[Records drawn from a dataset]
_____

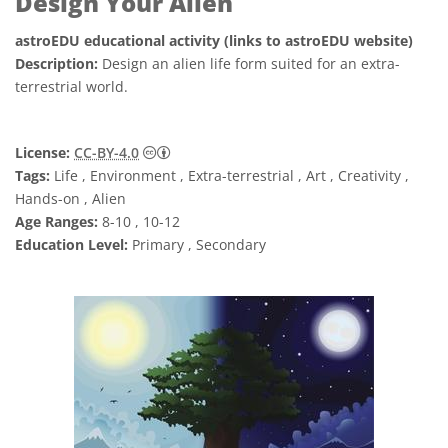
Design Your Alien
astroEDU educational activity (links to astroEDU website)
Description:
Design an alien life form suited for an extra-
terrestrial world.
Creative Commons Attribution 4.0 Internat
License:
CC-BY-4.0
Tags:
Life , Environment , Extra-terrestrial , Art , Creativity ,
Hands-on , Alien
Age Ranges:
8-10 , 10-12
Education Level:
Primary , Secondary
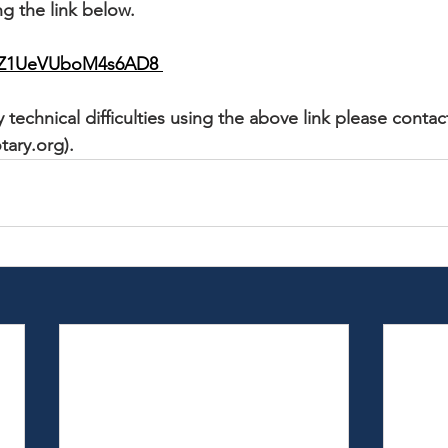
g the link below. 
cqZ1UeVUboM4s6AD8 
 technical difficulties using the above link please contac
tary.org).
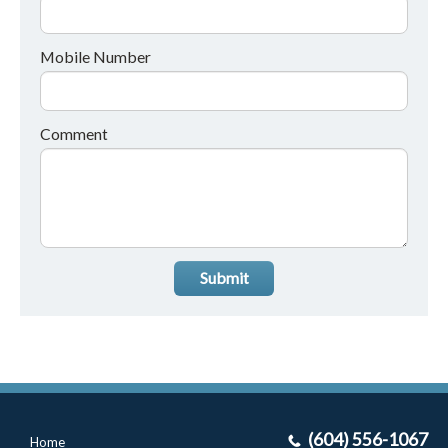
Mobile Number
Comment
Submit
(604) 556-1067
Home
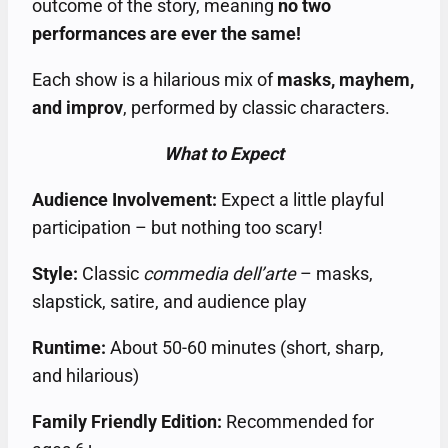
outcome of the story, meaning
no two
performances are ever the same!
Each show is a hilarious mix of
masks, mayhem,
and improv
, performed by classic characters.
What to Expect
Audience Involvement:
Expect a little playful
participation – but nothing too scary!
Style:
Classic
commedia dell’arte
– masks,
slapstick, satire, and audience play
Runtime:
About 50-60 minutes (short, sharp,
and hilarious)
Family Friendly Edition:
Recommended for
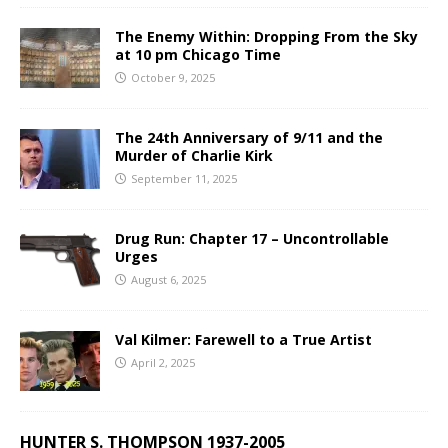
The Enemy Within: Dropping From the Sky
at 10 pm Chicago Time
October 9, 2025
The 24th Anniversary of 9/11 and the
Murder of Charlie Kirk
September 11, 2025
Drug Run: Chapter 17 – Uncontrollable
Urges
August 6, 2025
Val Kilmer: Farewell to a True Artist
April 2, 2025
HUNTER S. THOMPSON 1937-2005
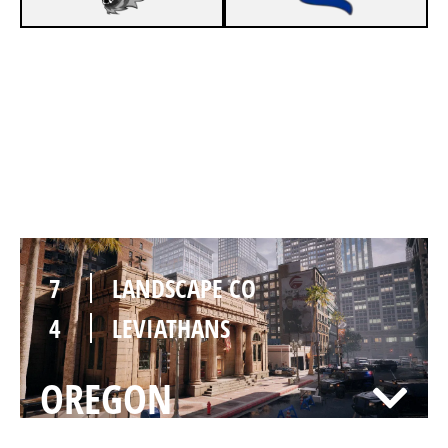
7
LANDSCAPE CO
3
LEVIATHANS
BANK
7
LANDSCAPE CO
4
LEVIATHANS
OREGON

_____

WHAT YOU HAVE TO DO:
Every entry above has to be repeated exactly, apart from its pictures.

TASK RESPONSE:
Design Your Alien
astroEDU educational activity (links to astroEDU website)
Description:
Design an alien life form suited for an extra-
terrestrial world.
Creative Commons Attribution 4.0 Internat
License:
CC-BY-4.0
Tags:
Life , Environment , Extra-terrestrial , Art , Creativity ,
Hands-on , Alien
Age Ranges:
8-10 , 10-12
Education Level:
Primary , Secondary
g the link below. 
cqZ1UeVUboM4s6AD8 
 technical difficulties using the above link please contac
tary.org).
Mobile Number
Comment
Submit
(604) 556-1067
Home
outcome of the story, meaning
no two
performances are ever the same!
Each show is a hilarious mix of
masks, mayhem,
and improv
, performed by classic characters.
What to Expect
Audience Involvement:
Expect a little playful
participation – but nothing too scary!
Style:
Classic
commedia dell’arte
– masks,
slapstick, satire, and audience play
Runtime:
About 50-60 minutes (short, sharp,
and hilarious)
Family Friendly Edition:
Recommended for
The Enemy Within: Dropping From the Sky
at 10 pm Chicago Time
October 9, 2025
The 24th Anniversary of 9/11 and the
Murder of Charlie Kirk
September 11, 2025
Drug Run: Chapter 17 – Uncontrollable
Urges
August 6, 2025
Val Kilmer: Farewell to a True Artist
April 2, 2025
HUNTER S. THOMPSON 1937-2005
7
LANDSCAPE CO
3
LEVIATHANS
BANK
7
LANDSCAPE CO
4
LEVIATHANS
OREGON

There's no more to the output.